第576回 神戸お話伺いメモ 2013/5/11 [2013年神戸お話伺いメモ]

前回の訪問は参加者6名でした。

・80代夫妻、中央区4丁目で被災。借家は半壊。短期間、近くの小学校に避難。今でも大工の現役。この日も芦屋で仕事があり、帰宅直後の訪問だった。今でも阪急の高架下に倉庫も持ってられる。お部屋にあげてもらい、長時間のお話し伺い。部屋はきれいに整理され、大工さんらしく木工の置物などもあった。始めは職人らしく、お話はとつとつだったが、お仕事、これまでの経験、人生哲学など深いお話をしてもらった。仕事仲間の保証人になり、これまで借金の肩代わりなど苦労したが、その人を恨んだことはない。励まして、仕事を続けるように言った。借金以外でも仕事上の売掛金があったが、それは個人的にあげると言うと、相手は泣いていた。今でもお土産を持って訪ねてくることなど詳しくお話された。この時はご自分も涙を流されていた。とにかくまじめ。人生に前向きで、職人気質があり、仕事に誇りをもたれていた。奥さんもやさしく、ご主人を支え、この奥さんがいてご主人も仕事に打ち込めたのだろうと感じました。今でも奥さんも仕事の手伝いに行かれ、仲のよい、すばらしいご夫婦でした。「2、3年後に又、伺います」と言うと、奥さんが「そう言わずに又来てください」と。

・80代女性。訪問時は留守で、外にいる時支援シートを持ってこられた。支援シートには「高齢のため色々と悪いです。色々助けていただきありがとうございます。27日は留守をしますが、すみません。市営借り上げ住宅です」と書いてあった。ドアにはさむのを忘れて、わざわざ持ってこられた。50分のお話。中央区で被災全壊。文化住宅で家具の下敷きに。2階から逃げた。ご主人は震災のずっと前に脳出血で亡くなり、6年間寝たっきりだった。自分も大手の会社でずっと働いてこられた。お子さんは娘3人、息子3人。仮設は台風がひどかった。肺がん、C型肝炎、白内障。病気だらけだが「開き直っている」と言って笑われていた。耳が悪く、補聴器をつけられていた。365日、一日も欠かさず住宅の前の広場で体操をされている。腰をくねくね回しながら、ステップを踏み「元気ですよ」と笑っておられた。靴は赤いスニーカー。とにかく元気な、陽気な方でした。初めは悩んだが、考えを改め、陽気になって体も楽になった、とお話された。大手の会社にいたので厚生年金があり生活も余裕があり、テレビ、新聞、そして野球の観戦にも行く、と明るく元気な笑顔でお答えくださいました。

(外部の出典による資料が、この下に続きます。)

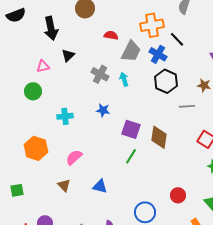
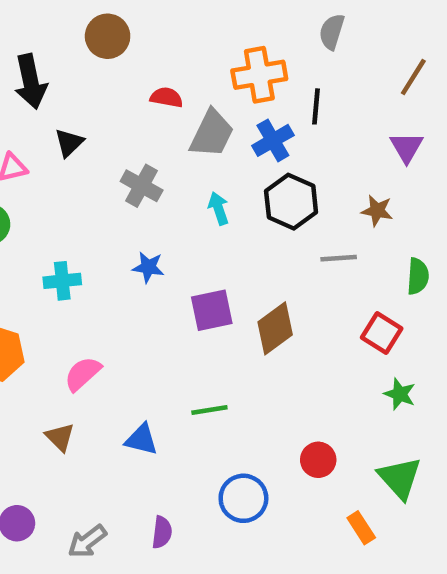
black line: (177, 39) -> (316, 106), turned 49
blue cross: (158, 54) -> (273, 140), turned 30
cyan arrow: (124, 79) -> (219, 208), moved
purple square: (131, 129) -> (212, 310), turned -30
brown diamond: (159, 137) -> (275, 328), turned 45
green line: (131, 156) -> (209, 410), moved, turned 49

・70代男性。インタホン越しに10分ほどのお話伺い。中央区で被災全壊。当時から一人暮らし。ポートアイランドの仮設に3年、ここに来て14年ぐらい。借り上げ住宅。ここは自治会もなく、近所付き合いもない。老人が多い。隣の人が昨年8月に孤独死した。こういうこともあり、寂しい思いをしている。亡くなって半月ほどほっとかれた。その人はビルマ(戦線)にも行った、91歳だった。この階は老人が多く、孤独死しないようにボランティアの方に時々、寄って欲しい。インタホン越しでしたが、話しているうちに声に張りが出できました。

・80代女性。メモをしていたので、「俳句でもしていると思った」と興味を持って、近づいてこられた。ご主人は90代。立ち話で30分ほどお話を聞く。震災の時は香港におられ、震災直後は息子さん2人も香港に集合されたそうです。言葉もしゃきしゃきしていて、ご主人のことを「いつまでも食べて、困っている。」と笑いながら話されていた。ヘルパーさんが週に一回来るが、家事もすべて自分でされている。戦中は学徒動員でカネボウで落下傘(頒布)を縫っていた。ご主人は見習い少尉で内地勤務だった。実家は明石の造り酒屋。震災時は実家も含めて3軒ほど、地震後解体が大変だった。今は悠々自適の生活。話は尽きなかったが丁重に挨拶して分かれた。

・ 参加者の感想。
 今日の訪問の成果は、満足。3軒の方と長らく話し込むことができました。運もよく、むこうから私達をさがしてくれた。家に上がって、お茶も出してくれ、涙を出して話してくれた。久しぶりに神戸に帰り、東北の活動に参考になりました。公団借り上げの問題は、今後東北にも同じことがおこります。継続は力なりと言いますが、一番大切なことで、今日の経験を生かしあと3年、東北で活動する上で良き参考になりました。